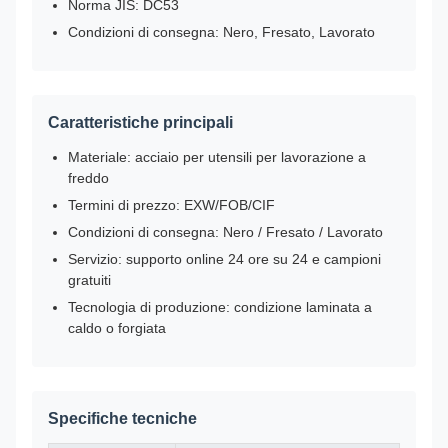
Norma JIS: DC53
Condizioni di consegna: Nero, Fresato, Lavorato
Caratteristiche principali
Materiale: acciaio per utensili per lavorazione a
freddo
Termini di prezzo: EXW/FOB/CIF
Condizioni di consegna: Nero / Fresato / Lavorato
Servizio: supporto online 24 ore su 24 e campioni
gratuiti
Tecnologia di produzione: condizione laminata a
caldo o forgiata
Specifiche tecniche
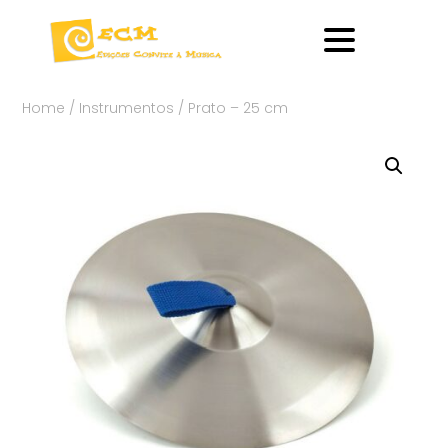
Home
/
Instrumentos
/ Prato – 25 cm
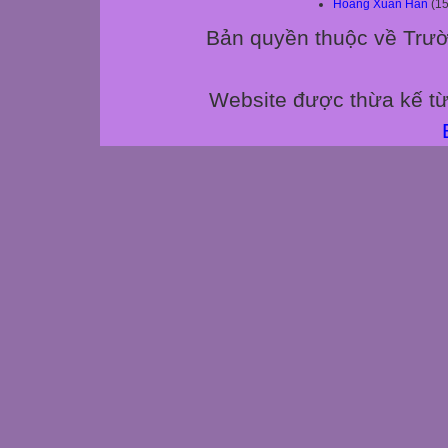
Hoàng Xuân Hãn
(15
Bản quyền thuộc về Trườ
Website được thừa kế t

» Exercise brief: Pick out every line above that holds the word "Nero" and copy it.

» Answer box:
Condizioni di consegna: Nero, Fresato, Lavorato
Condizioni di consegna: Nero / Fresato / Lavorato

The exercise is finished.